13 October 2011
The first stop on our pre-GSA field trip to the subprovince boundaries of the Superior Craton was a place just north of Virginia, Minnesota, where the Mesabi Iron Ranges are mined (same Proterozoic banded iron formations that were portrayed as the backdrop of the mining activity depicted in the film North Country). The pull-off is locally known (to geologists) as “Confusion Hill,” but marked on the roadside sign as the “Laurentian Divide.” Here’s a map to show where it is located on the North American continent:
(Map modified from an original version I scored from Wikimedia Commons)
The location is a drainage “triple point, with some water draining down into the Great Lakes watershed, other water heading south towards the Mississippi watershed, and still other water draining down a different slope towards the Hudson Bay watershed. But we weren’t there for the surficial hydrology. We were a group of structural geologists, and we wanted rock.
We stopped, and did what geologists do in these circumstances – immediately headed for the outcrops, where we clustered around to discuss:
Here, trip leaders Basil Tikoff and Peter Hudleston, give us an introduction to the geology of Minnesota, supplemented by a lovely new geologic map of the state:
The rocks exposed at “Confusion Hill” are rocks of the Giants Range Batholith, an interesting intrusive complex that includes a half dozen different compositional variations.
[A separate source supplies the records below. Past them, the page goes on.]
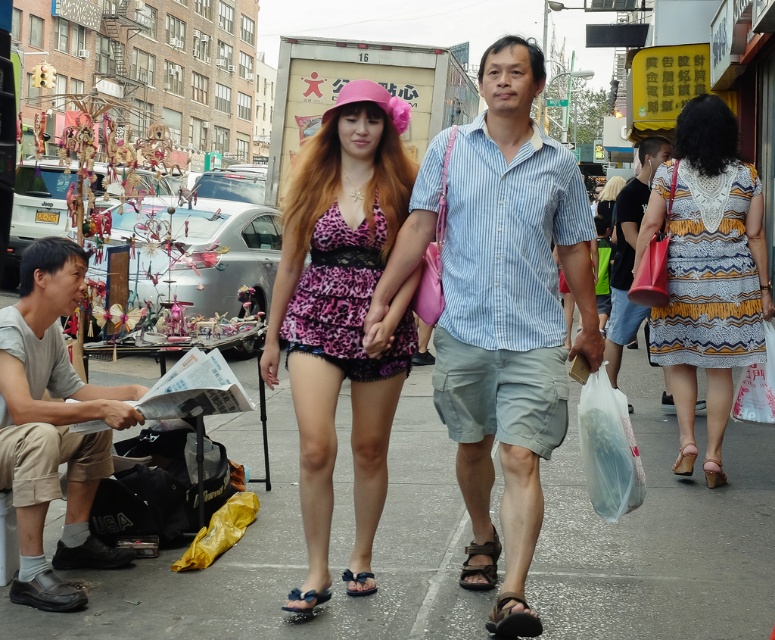 Question: From the image, what is the correct spatial relationship of printed fabric dress at center in relation to black leather sandal at lower center?

Choices:
 (A) above
 (B) below

Answer: (A)

Question: Which of the following is the closest to the observer?

Choices:
 (A) black rubber sandal at center
 (B) blue striped shirt at center

Answer: (B)

Question: Which object appears closest to the camera in this image?

Choices:
 (A) leather high-heeled sandal at lower right
 (B) blue striped shirt at center

Answer: (B)

Question: Does matte black shirt at center have a greater width compared to brown leather sandal at lower center?

Choices:
 (A) yes
 (B) no

Answer: (A)

Question: Estimate the real-world distances between objects in this image. Which object is farther from the light brown leather sandal at lower right?

Choices:
 (A) printed fabric dress at center
 (B) black suede sandal at center
 (C) brown leather sandal at lower center

Answer: (B)

Question: Can you confirm if black rubber sandal at center is positioned above leather high-heeled sandal at lower right?

Choices:
 (A) yes
 (B) no

Answer: (B) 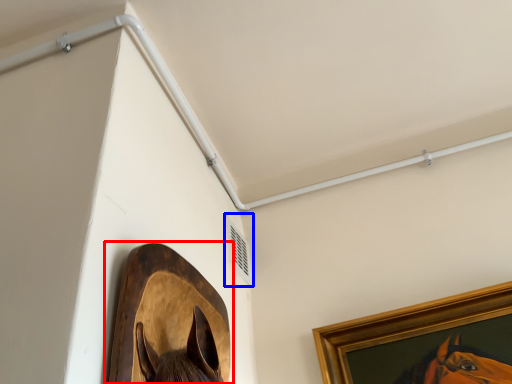 Question: Which object is further to the camera taking this photo, picture frame (highlighted by a red box) or air conditioning (highlighted by a blue box)?

Choices:
 (A) picture frame
 (B) air conditioning

Answer: (B) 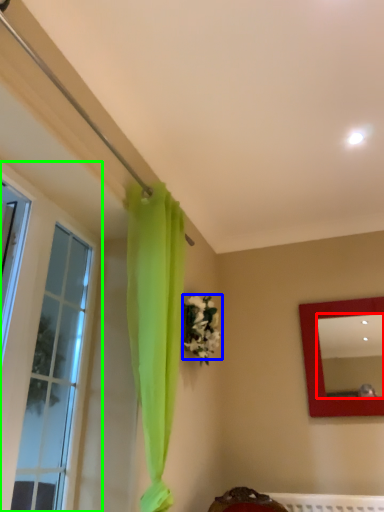 Question: Based on their relative distances, which object is farther from mirror (highlighted by a red box)? Choose from flower (highlighted by a blue box) and window (highlighted by a green box).

Choices:
 (A) flower
 (B) window

Answer: (B) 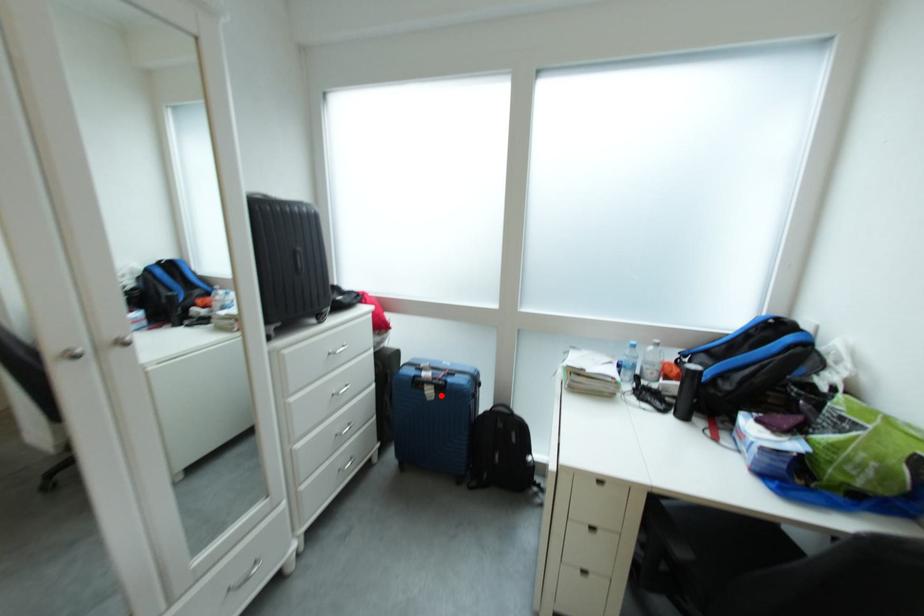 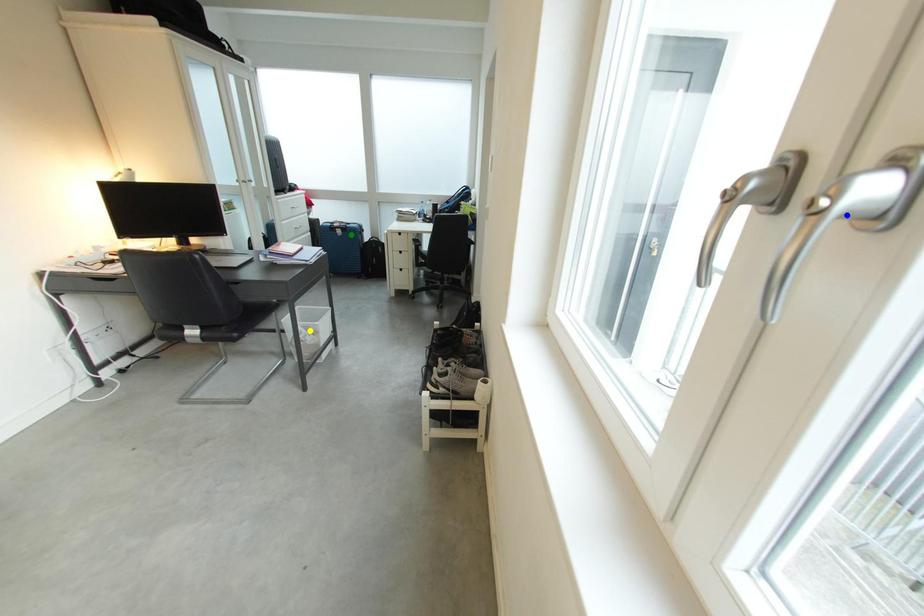 Question: I am providing you with two images of the same scene from different viewpoints. A red point is marked on the first image. You are given multiple points on the second image. Which point in image 2 represents the same 3d spot as the red point in image 1?

Choices:
 (A) yellow point
 (B) blue point
 (C) green point

Answer: (C) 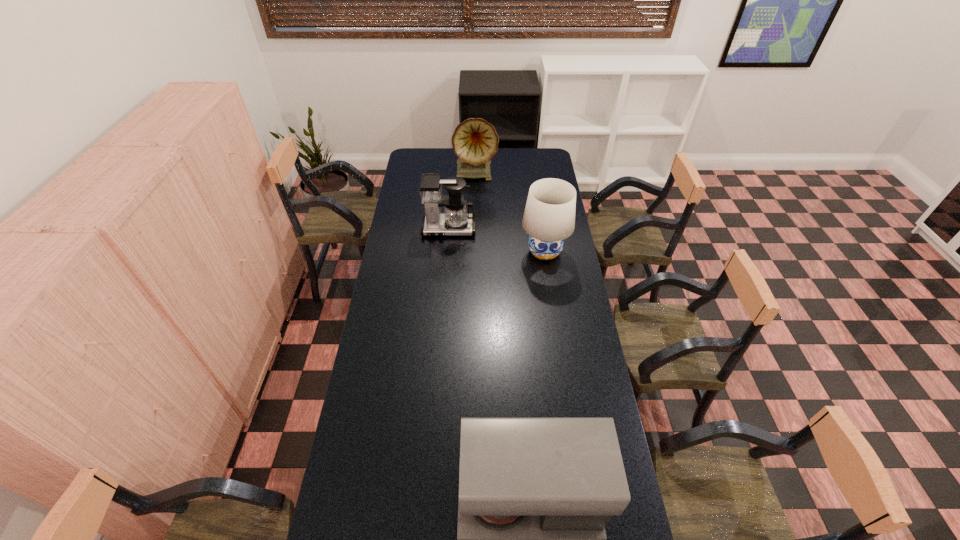 At what (x,y) coordinates should I click in order to perform the action: click on vacant space at the left edge of the desktop. Please return your answer as a coordinate pair (x, y). Looking at the image, I should click on (365, 534).

You are a GUI agent. You are given a task and a screenshot of the screen. Output one action in this format:
    pyautogui.click(x=<x>, y=<y>)
    Task: Click on the free space at the right edge
    
    Given the screenshot: What is the action you would take?
    pyautogui.click(x=560, y=380)

Identify the location of vacant point at the far left corner. (431, 166).

In order to click on vacant space at the far right corner of the desktop in this screenshot , I will do (x=531, y=162).

You are a GUI agent. You are given a task and a screenshot of the screen. Output one action in this format:
    pyautogui.click(x=<x>, y=<y>)
    Task: Click on the free space that is in between the lampshade and the farther coffee maker
    
    Given the screenshot: What is the action you would take?
    pyautogui.click(x=496, y=240)

The width and height of the screenshot is (960, 540). I want to click on vacant space in between the record player and the lampshade, so click(510, 213).

Locate which object is the third closest to the shorter coffee maker. Please provide its 2D coordinates. Your answer should be formatted as a tuple, i.e. [(x, y)], where the tuple contains the x and y coordinates of a point satisfying the conditions above.

[(535, 494)]

At what (x,y) coordinates should I click in order to perform the action: click on object that is the closest one to the record player. Please return your answer as a coordinate pair (x, y). Image resolution: width=960 pixels, height=540 pixels. Looking at the image, I should click on (456, 221). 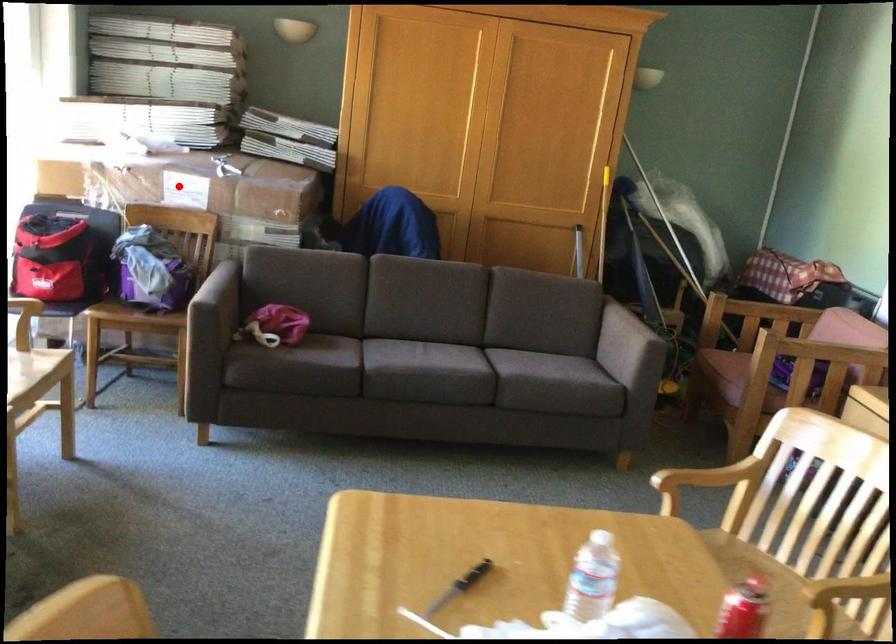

Here, the evidence of the different compositions was manifest: there was evidence (inclusions, cross-cutting relationships) that suggested felsic intruded mafic, and also evidence that showed mafic intruding felsic. Hence the name, “Confusion Hill.”
Here’s an example of the complex relations, with a cm-demarcated pencil for scale:
A vertical train of what appear to be (older) mafic xenoliths, again with the cm-demarcated pencil for scale::
Here’s a particularly confusing expression, with a 55 mm diameter lens cap for scale:
There’s some crazy stuff going on in that previous image. Stare at it a while and see if you can figure out whether the felsic rock is older or younger than the mafic rock. It’s perplexing, and Peter attributed some of these complications to probable magma mingling during the emplacement of the batholith during the Archean.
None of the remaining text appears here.